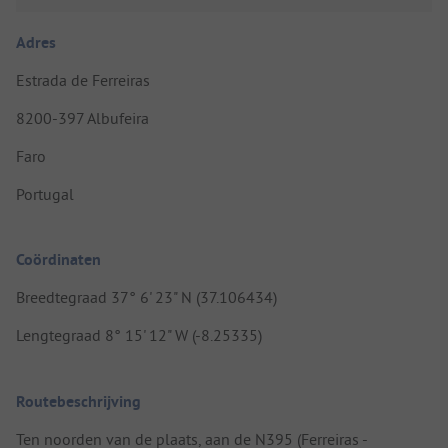
Adres
Estrada de Ferreiras
8200-397 Albufeira
Faro
Portugal
Coördinaten
Breedtegraad 37° 6' 23" N (37.106434)
Lengtegraad 8° 15' 12" W (-8.25335)
Routebeschrijving
Ten noorden van de plaats, aan de N395 (Ferreiras -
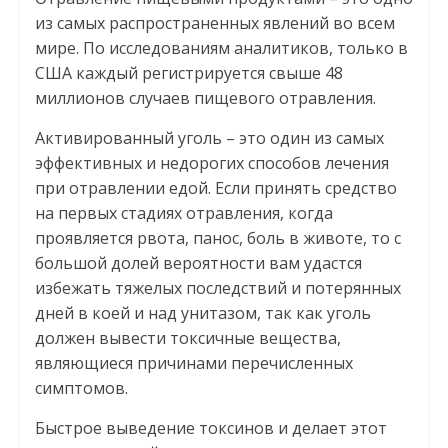
из самых распространенных явлений во всем
мире. По исследованиям аналитиков, только в
США каждый регистрируется свыше 48
миллионов случаев пищевого отравления.
Активированный уголь – это один из самых
эффективных и недорогих способов лечения
при отравлении едой. Если принять средство
на первых стадиях отравления, когда
проявляется рвота, панос, боль в животе, то с
большой долей вероятности вам удастся
избежать тяжелых последствий и потерянных
дней в коей и над унитазом, так как уголь
должен вывести токсичные вещества,
являющиеся причинами перечисленных
симптомов.
Быстрое выведение токсинов и делает этот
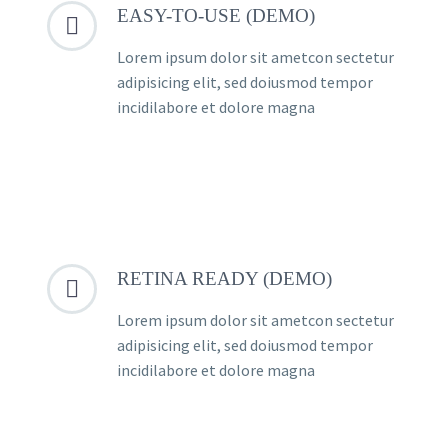
EASY-TO-USE (DEMO)


Lorem ipsum dolor sit ametcon sectetur
adipisicing elit, sed doiusmod tempor
incidilabore et dolore magna
RETINA READY (DEMO)


Lorem ipsum dolor sit ametcon sectetur
adipisicing elit, sed doiusmod tempor
incidilabore et dolore magna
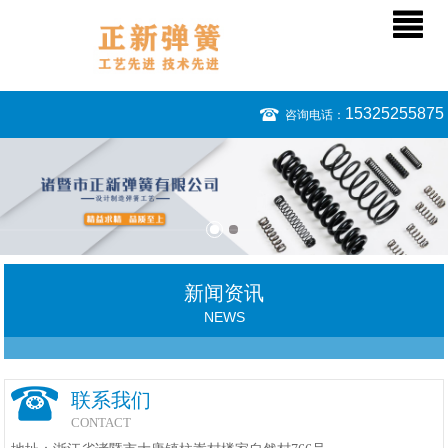
15325255875
咨询电话：
新闻资讯
NEWS
联系我们
CONTACT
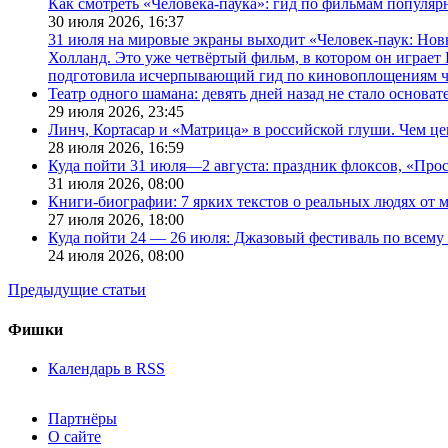
Как смотреть «Человека-паука»: гид по фильмам популя
30 июля 2026,
16:37
31 июля на мировые экраны выходит «Человек-паук: Нов
Холланд. Это уже четвёртый фильм, в котором он играет 
подготовила исчерпывающий гид по киновоплощениям ч
Театр одного шамана: девять дней назад не стало основа
29 июля 2026,
23:45
Линч, Кортасар и «Матрица» в российской глуши. Чем ц
28 июля 2026,
16:59
Куда пойти 31 июля—2 августа: праздник флоксов, «Про
31 июля 2026,
08:00
Книги-биографии: 7 ярких текстов о реальных людях от
27 июля 2026,
18:00
Куда пойти 24 — 26 июля: Джазовый фестиваль по всему
24 июля 2026,
08:00
Предыдущие статьи
Фишки
Календарь в RSS
Партнёры
О сайте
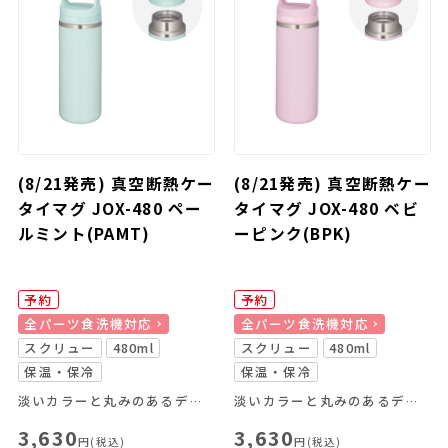
(8/21発売) 真空断熱ケー
(8/21発売) 真空断熱ケー
タイマグ JOX-480 ペー
タイマグ JOX-480 ベビ
ルミント(PAMT)
ーピンク(BPK)
予約
予約
全パーツ食洗機対応
全パーツ食洗機対応
スクリュー
480ml
スクリュー
480ml
保温・保冷
保温・保冷
淡いカラーと丸みのあるデザインが特長のキャリーハンドル付きスクリューマグ
淡いカラーと丸みのあるデザインが特長のキャリーハンドル付きスクリューマグ
3,630
3,630
円(税込)
円(税込)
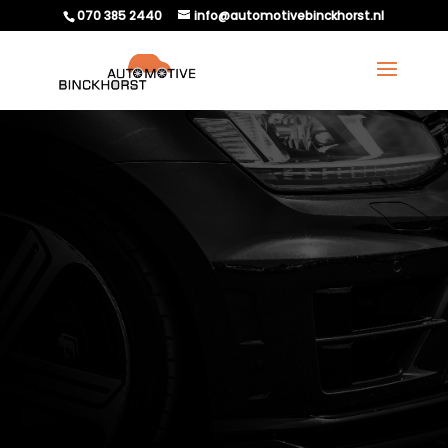
070 385 2440
info@automotivebinckhorst.nl
WELKE AUTO’S ZIJN
APK-VRIJ EN WAAROM?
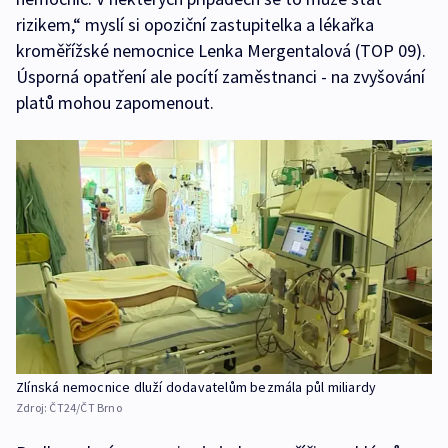
rizikem,“ myslí si opoziční zastupitelka a lékařka
kroměřížské nemocnice Lenka Mergentalová (TOP 09).
Úsporná opatření ale pocítí zaměstnanci - na zvyšování
platů mohou zapomenout.
Zlínská nemocnice dluží dodavatelům bezmála půl miliardy
Zdroj:
ČT24/ČT Brno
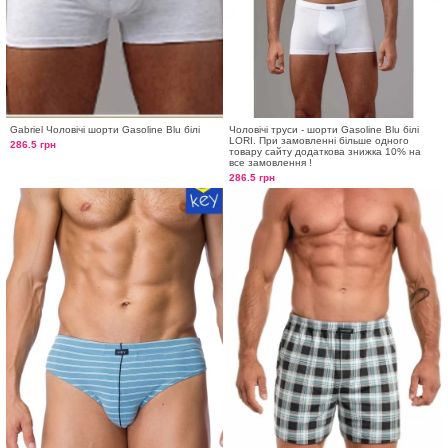
Gabriel Чоловічі шорти Gasoline Blu білі
Чоловічі труси - шорти Gasoline Blu білі
LORI. При замовленні більше одного
286.5 грн
товару сайту додаткова знижка 10% на
все замовлення !
286.5 грн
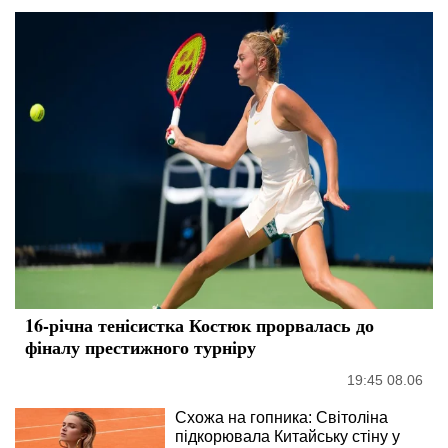
16-річна тенісистка Костюк прорвалась до
фіналу престижного турніру
19:45 08.06
Схожа на гопника: Світоліна
підкорювала Китайську стіну у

● EXERCISE REQUIREMENTS: Reproduce exactly, and only, the lines from the one holding "ČT24/ČT Brno" through the final line of the entries. Do not include the pictures.

● WORKED SOLUTION:
ČT24/ČT Brno
Gabriel Чоловічі шорти Gasoline Blu білі
Чоловічі труси - шорти Gasoline Blu білі
LORI. При замовленні більше одного
286.5 грн
товару сайту додаткова знижка 10% на
все замовлення !
286.5 грн
16-річна тенісистка Костюк прорвалась до
фіналу престижного турніру
19:45 08.06
Схожа на гопника: Світоліна
підкорювала Китайську стіну у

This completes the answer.